Kiryluk is “quiet and calm, but works hard and never leaves things because she finds some difficulties,” explained Ewa Rondio, the deputy director for scientific matters at the National Centre for Nuclear Research in Poland, who met Kiryluk when she was an undergraduate. Kiryluk’s goal is to measure the energy spectrum of these neutrinos. “We are interested in fluxes,” she said. These fluxes and energy spectra of high-energy neutrinos will provide insights in the sources and mechanisms of the most powerful accelerators in the universe.

A cubic kilometer of ice, IceCube, which has enough water to fill one million swimming pools, is large enough to capture more of these rare neutrino events. The key to unraveling what these signals indicate is to understand their energy and direction. The detectors don’t collect information from the neutrinos directly, but, rather from the interaction with particles in the ice. The neutrino interactions in ice produce a flash of light in the South Pole ice that the scientists measure with sensors. They study the pattern, the arrival times and the amplitude of this light at the sensors. This information can help determine the neutrino energy and direction.

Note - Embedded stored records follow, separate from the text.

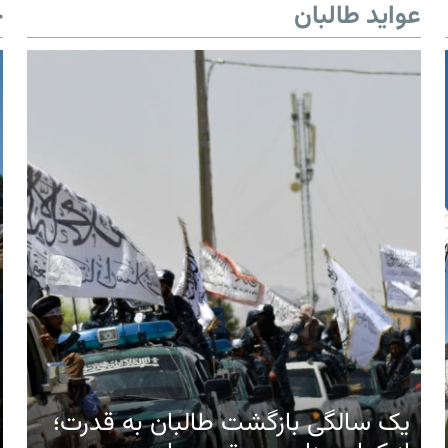
عواید طالبان
خ
یک سالگی بازگشت طالبان به قدرت؛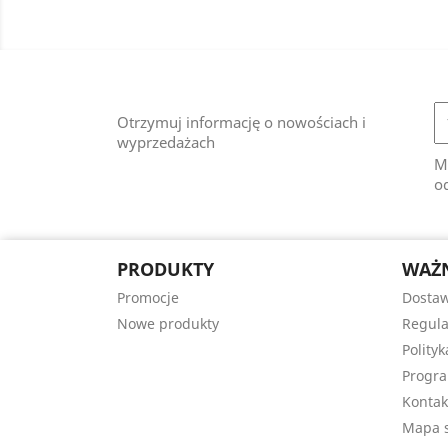
Otrzymuj informację o nowościach i
wyprzedażach
M
od
PRODUKTY
WAŻN
Promocje
Dostaw
Nowe produkty
Regula
Polity
Progra
Kontak
Mapa s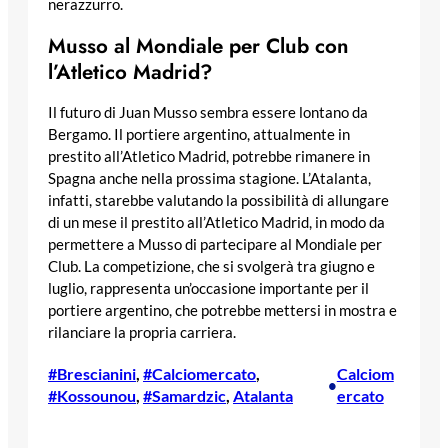
nerazzurro.
Musso al Mondiale per Club con
l’Atletico Madrid?
Il futuro di Juan Musso sembra essere lontano da
Bergamo. Il portiere argentino, attualmente in
prestito all’Atletico Madrid, potrebbe rimanere in
Spagna anche nella prossima stagione. L’Atalanta,
infatti, starebbe valutando la possibilità di allungare
di un mese il prestito all’Atletico Madrid, in modo da
permettere a Musso di partecipare al Mondiale per
Club. La competizione, che si svolgerà tra giugno e
luglio, rappresenta un’occasione importante per il
portiere argentino, che potrebbe mettersi in mostra e
rilanciare la propria carriera.
#Brescianini
, 
#Calciomercato
, 
Calciom
•
#Kossounou
, 
#Samardzic
, 
Atalanta
ercato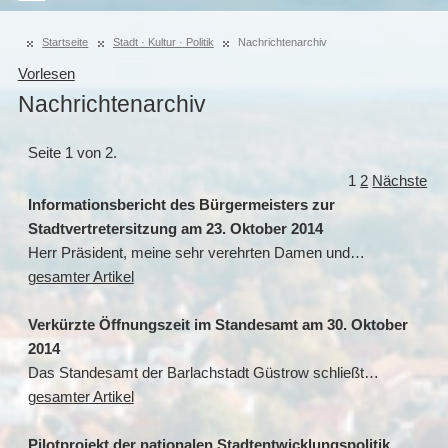
Startseite
Stadt · Kultur · Politik
Nachrichtenarchiv
Vorlesen
Nachrichtenarchiv
Seite 1 von 2.
1
2
Nächste
Informationsbericht des Bürgermeisters zur
Stadtvertretersitzung am 23. Oktober 2014
Herr Präsident, meine sehr verehrten Damen und…
gesamter Artikel
Verkürzte Öffnungszeit im Standesamt am 30. Oktober
2014
Das Standesamt der Barlachstadt Güstrow schließt…
gesamter Artikel
Pilotprojekt der nationalen Stadtentwicklungspolitik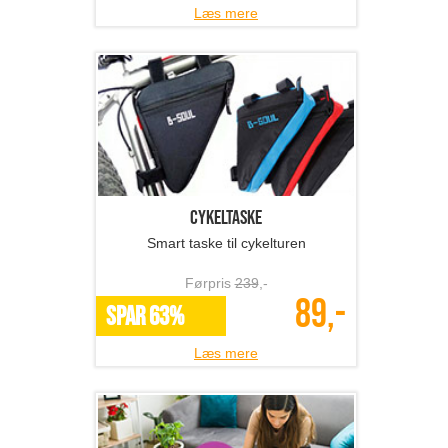
Læs mere
Cykeltaske
Smart taske til cykelturen
Førpris
239
,-
89,-
SPAR 63%
Læs mere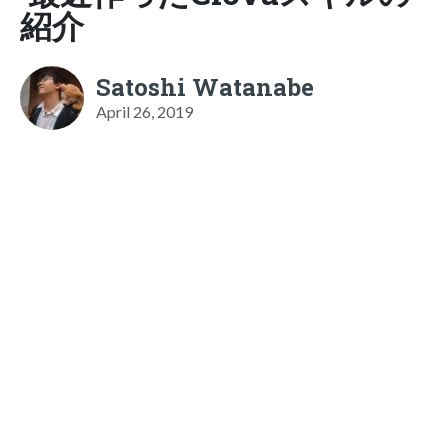
紹介
Satoshi Watanabe
April 26, 2019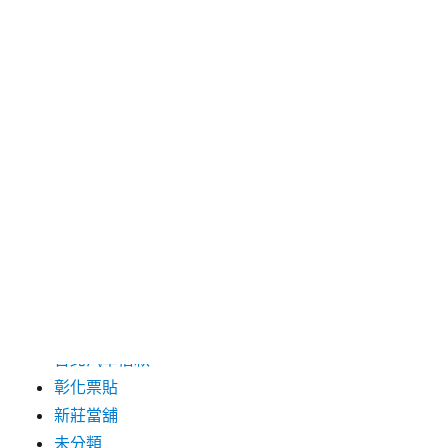
2024 年 5 月
2019 年 8 月
2019 年 7 月
分類
三重月子中心
中和汽車借款
包裝機械
台北保全
台北汽車借款
彰化票貼
新莊當舖
未分類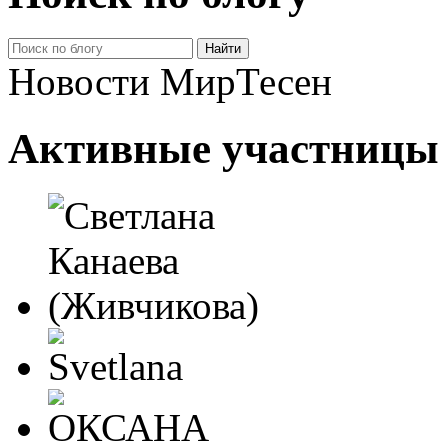
Новости МирТесен
Активные участницы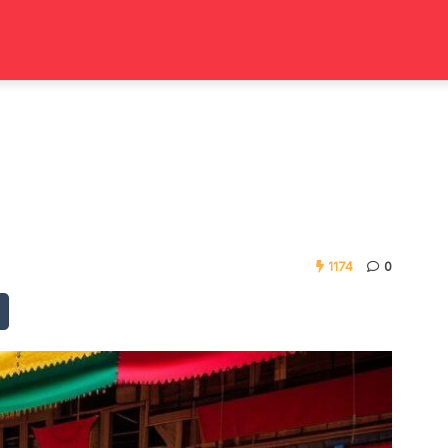
1174
0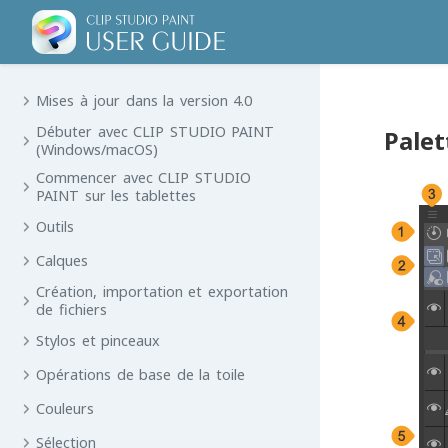
Mises à jour dans la version 4.0
Débuter avec CLIP STUDIO PAINT
Palet
(Windows/macOS)
Commencer avec CLIP STUDIO
PAINT sur les tablettes
Outils
Calques
Création, importation et exportation
de fichiers
Stylos et pinceaux
Opérations de base de la toile
Couleurs
Sélection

Kiryluk is looking for high-energy events that are “most likely coming from outside of our galaxy,” she said. These particles are distributed all over the sky. While IceCube is capable of collecting data from the highest energy particles, it hasn’t yet gathered enough of these events to provide conclusive information at this range.

Kiryluk visited the South Pole for two weeks in 2009 before IceCube was finished. She was involved in the commissioning of the newly deployed detectors for the data acquisition system. The detectors are between 1,500 and 2,600 meters deep, which helps them “suppress any background events,” such as cosmic rays that are produced in the atmosphere. The facility is 3,000 meters high and has low humidity, which means it’s “easy to get dehydrated,” Kiryluk said. She described the working and living conditions at the South Pole as “modern.”

A native of eastern Poland, Kiryluk arrived on Long Island in 2001, when she worked at Brookhaven National Laboratory. She lives in Rocky Point. Kiryluk said the physics department is “growing.” Since her hire, nine assistant professors have joined the Department of Physics and Astronomy at Stony Brook University. As for her work, Kiryluk is inspired to understand how IceCube can be used as a “probe to study astronomy,” which enables her to be a part of the process of discovering “what is out there.”